L’avènement des satellites fait naître la géodésie spatiale. Ainsi, à partir d’avril 1960, les Transit américains mettent au point le premier système de positionnement par satellite en utilisant une nouvelle technique en mesurant l’effet Doppler ; les Transit préparent les futurs systèmes de géodésie mondiale et le fameux GPS. Avec Anna 1B fin octobre 1962, les Américains déploient le premier satellite entièrement dédié à la géodésie qui mesure notamment le champ gravitationnel de la Terre. D’autres satellites suivent comme Beacon B (ou Explorer 22) en octobre 1964, Explorer 29 (ou Geos 1) en novembre 1965, etc.

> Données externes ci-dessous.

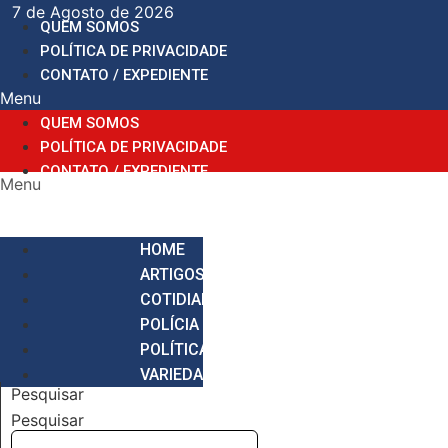
Ir
7 de Agosto de 2026
QUEM SOMOS
para
POLÍTICA DE PRIVACIDADE
o
CONTATO / EXPEDIENTE
conteúdo
Menu
QUEM SOMOS
POLÍTICA DE PRIVACIDADE
CONTATO / EXPEDIENTE
Menu
HOME
ARTIGOS
COTIDIANO
POLÍCIA
POLÍTICA
VARIEDADES
Pesquisar
Pesquisar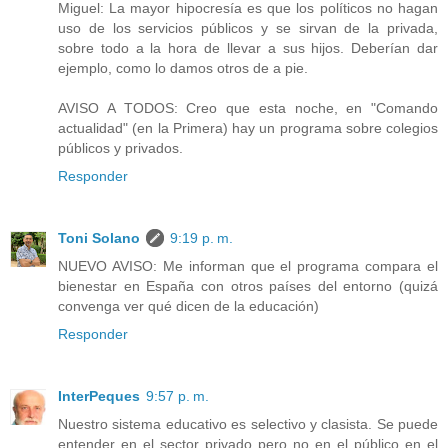
Miguel: La mayor hipocresía es que los políticos no hagan
uso de los servicios públicos y se sirvan de la privada,
sobre todo a la hora de llevar a sus hijos. Deberían dar
ejemplo, como lo damos otros de a pie.
AVISO A TODOS: Creo que esta noche, en "Comando
actualidad" (en la Primera) hay un programa sobre colegios
públicos y privados.
Responder
Toni Solano
9:19 p. m.
NUEVO AVISO: Me informan que el programa compara el
bienestar en España con otros países del entorno (quizá
convenga ver qué dicen de la educación)
Responder
InterPeques
9:57 p. m.
Nuestro sistema educativo es selectivo y clasista. Se puede
entender en el sector privado pero no en el público en el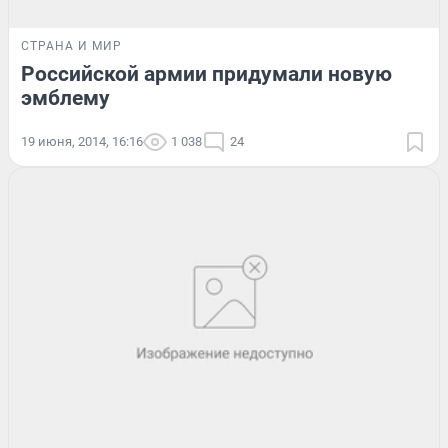
СТРАНА И МИР
Российской армии придумали новую
эмблему
19 июня, 2014, 16:16
1 038
24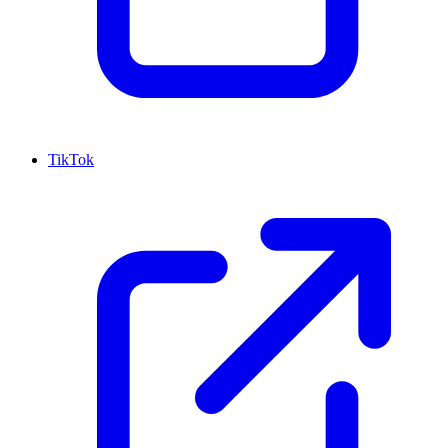
TikTok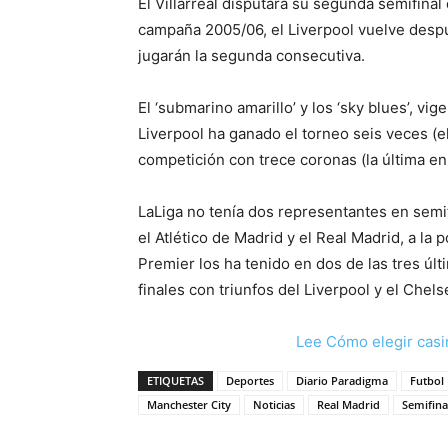
El Villarreal disputará su segunda semifinal
campaña 2005/06, el Liverpool vuelve despué
jugarán la segunda consecutiva.
El ‘submarino amarillo’ y los ‘sky blues’, 
Liverpool ha ganado el torneo seis veces (el
competición con trece coronas (la última en
LaLiga no tenía dos representantes en semi
el Atlético de Madrid y el Real Madrid, a la
Premier los ha tenido en dos de las tres úl
finales con triunfos del Liverpool y el Chel
Lee Cómo elegir casi
ETIQUETAS
Deportes
Diario Paradigma
Futbol
Manchester City
Noticias
Real Madrid
Semifina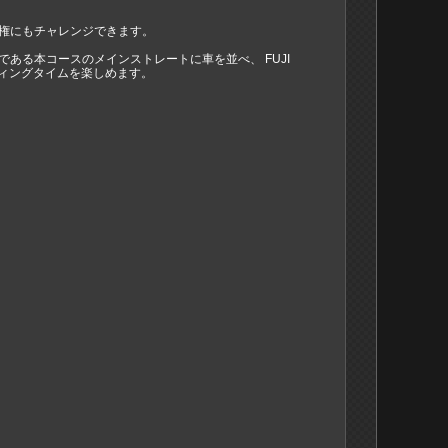
権にもチャレンジできます。
ある本コースのメインストレートに⾞を並べ、 FUJI
ティングタイムを楽しめます。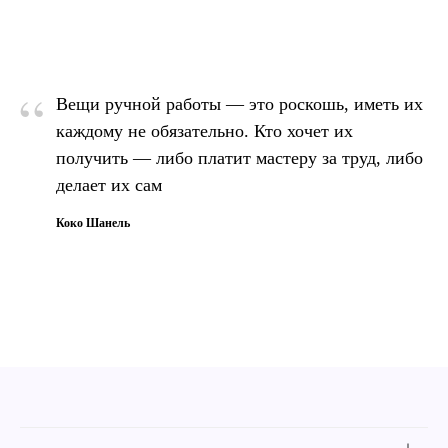
“
Вещи ручной работы — это роскошь, иметь их
каждому не обязательно. Кто хочет их
получить — либо платит мастеру за труд, либо
делает их сам
Коко Шанель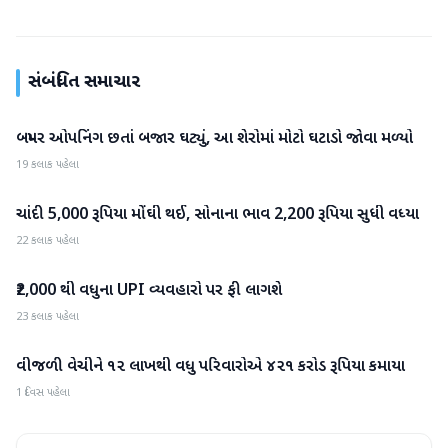
સંબંધિત સમાચાર
બમ્પર ઓપનિંગ છતાં બજાર ઘટ્યું, આ શેરોમાં મોટો ઘટાડો જોવા મળ્યો
બિઝનેસ
19 કલાક પહેલા
ચાંદી 5,000 રૂપિયા મોંઘી થઈ, સોનાના ભાવ 2,200 રૂપિયા સુધી વધ્યા
બિઝનેસ
22 કલાક પહેલા
₹2,000 થી વધુના UPI વ્યવહારો પર ફી લાગશે
બિઝનેસ
23 કલાક પહેલા
વીજળી વેચીને ૧૨ લાખથી વધુ પરિવારોએ ૪૨૧ કરોડ રૂપિયા કમાયા
બિઝનેસ
1 દિવસ પહેલા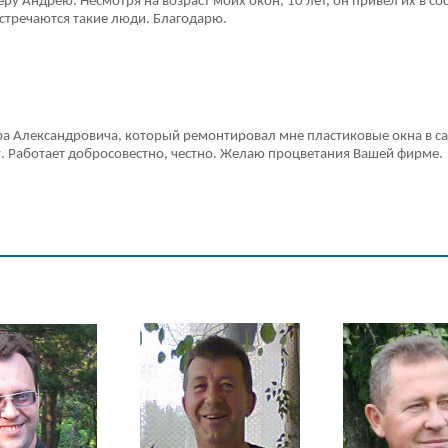
у Андрею. Несмотря на возраст моих окон, 10 лет, он привел их в со
встречаются такие люди. Благодарю.
ра Александровича, который ремонтировал мне пластиковые окна в са
у. Работает добросовестно, честно. Желаю процветания Вашей фирме.
Наши мастера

Dès qu’elle maîtrise la technologie des lanceurs (novembre 1965), la France emboîte le pas aux Américains avec Diapason qui embarque le 17 février 1966 une expérience de géodésie expérimentale Doppler. Lancés les 8 et 15 février 1967, les Diadème 1 et 2 embarquent le même matériel que Diapason, mais avec en plus 144 réflecteurs qui renvoient la lumière qu'ils reçoivent dans la direction d'où elle provient. Diadème 1 émet jusqu'en janvier 1970, Diadème 2 jusqu'en avril 1967. Prometteuses, ces expériences appellent à poursuivre les études géodésiques. Michel Lefebvre, ancien responsable du département de géodésie spatiale du CNES, se souvenait comment l’idée d’un nouveau satellite géodésique est né un midi de 1972 à la cafétéria du Centre spatial de Brétigny : « Jean-Claude Husson, responsable des programmes Terre et Planètes au CNES, nous a alors informés qu'une nouvelle version du lanceur Diamant B était en préparation, mais qu'aucun passager n'était prévu et qu'il n'y avait pas d'argent pour en réaliser un. Au café, nous avions les premiers paramètres orbitaux et le premier brouillon de la mission scientifique. Après un échange avec le Smithsonian Astrophysical Observatory aux États-Unis, avec lequel nous travaillions depuis 1968, les premières caractéristiques de notre satellite boule étaient établis ». Ce sera Starlet (Satellite de Taille Adaptée avec Réflecteurs Laser pour des Études de la Terre), conçu avec le Groupe de recherches en géodésie spatiale (GRGS) fondé le 17 février 1971, à la suite du regroupement de neuf organismes publics (CNES, IGN, Institut national des sciences de l’Univers, Service hydrographique et océanographique de la Marine, Bureau des longitudes, Observatoire de Paris, Observatoire Midi-Pyrénées, Observatoire de la Côte d'Azur, Université de la Polynésie française). Starlet s’inscrit alors dans le cadre de la mission « Terre Solide » du CNES.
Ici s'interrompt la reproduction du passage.